To add insult to injury, the SDK was based on the GNU toolchain but requires a copy of Microsoft Visual C++ to run on. (My guess is that somebody at Psion swallowed too much Microsoft marketing literature back in 1994 and truly believed that Windows was going to conquer the universe, or at least the desktop. As a result, Psion didn't give other platforms the attention they required.)
Furthermore, Psion blundered quite badly over developer relations back in 1995. For a long time the SDK was also a commercial product which you had to pay an annual license fee for. Symbian realised that this was stupid and made it available for download last June, but this misguided policy had held up the development of a large body of third-party apps by the hobbyist community (which was always a strong point of the SIBO/Series 3 devices). (The result of the change of policy is already becoming visible in the form of a sudden wave of new EPOC/32 software, including native Word->RTF file translators, and all the other stuff that should have been in the OS from the beginning. Like decent ports of vi, perl, and nethack ;-)
Anyway. I guess my beef with EPOC/32 is that it's a nice OS, let down by having been deployed as if it's a satellite of another platform, namely Windows.
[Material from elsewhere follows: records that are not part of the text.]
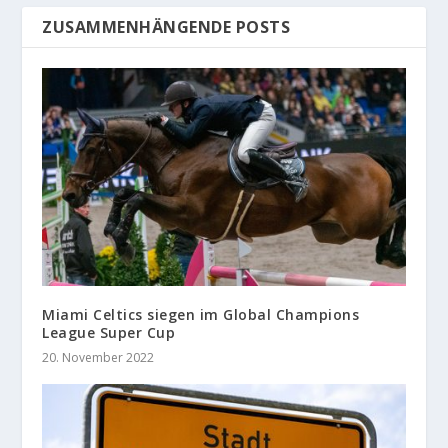
ZUSAMMENHÄNGENDE POSTS
Miami Celtics siegen im Global Champions
League Super Cup
20. November 2022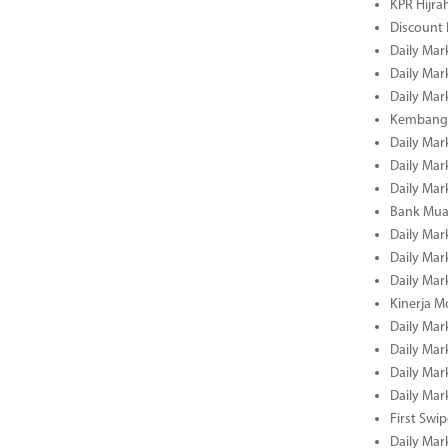
KPR Hijrah
Discount
Daily Mar
Daily Mar
Daily Mar
Kembangk
Daily Mar
Daily Mar
Daily Mar
Bank Muam
Daily Mar
Daily Mar
Daily Mar
Kinerja M
Daily Mar
Daily Mar
Daily Mar
Daily Mar
First Swi
Daily Mar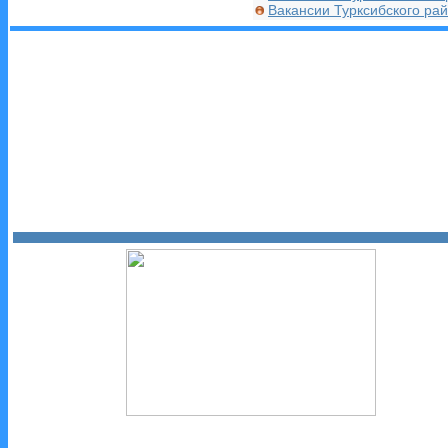
Вакансии Турксибского ра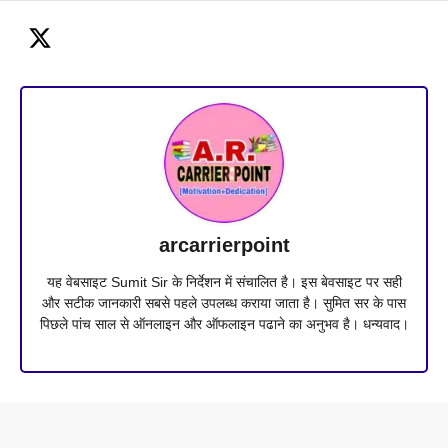
arcarrierpoint
यह वेबसाइट Sumit Sir के निर्देशन में संचालित है। इस बेवसाइट पर सही
और सटीक जानकारी सबसे पहले उपलब्ध कराया जाता है। सुमित सर के पास
पिछले पांच साल से ऑनलाइन और ऑफलाइन पढाने का अनुभव है। धन्यवाद।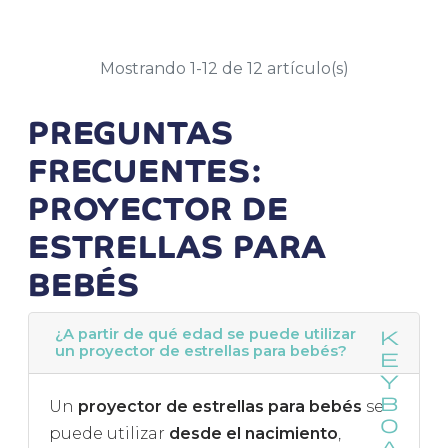
Mostrando 1-12 de 12 artículo(s)
PREGUNTAS
FRECUENTES:
PROYECTOR DE
ESTRELLAS PARA
BEBÉS
¿A partir de qué edad se puede utilizar
un proyector de estrellas para bebés?
Un
proyector de estrellas para bebés
se
puede utilizar
desde el nacimiento
,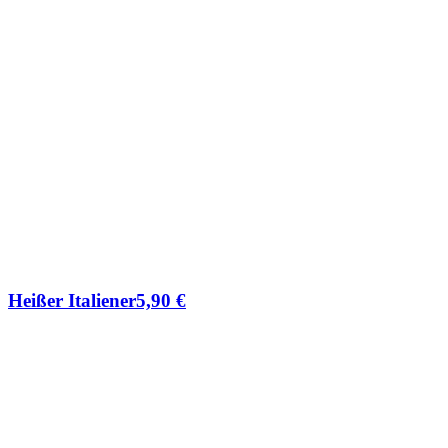
Heißer Italiener
5,90
€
If they'd paid more attention to making the Series 5 a "real computer" in its own right with connectivity to peers running different OS's, it would have been a lot more useful.
For my part, I've come to terms with my Series 5MX and now find it absolutely invaluable, but I'm not really making full use of the built-in application suite because of the file conversion issues. Let this be a warning to you if you plan to buy one and, like me, live in a Windows-free zone!
Actually, it makes a change for a company like this to actually listen to it's customers - they were not originally going to release the S7, but were innundated by requests after announcing the netBook.
epoczone.com for Psion software.
Basically, Toshiba and Sony have already managed to squeeze "real" mini-notebooks with a hard drive into this same form factor.
The new Psion and the WinCE "Jupiter" class handhelds are in the same losing boat. They are about the same size as these mini-notebooks with much less speed and storage. Their only real advantage is that they have no moving parts and cost less (although that isn't quite so clear cut anymore). They'll probably get squeezed out by the mini-notebooks.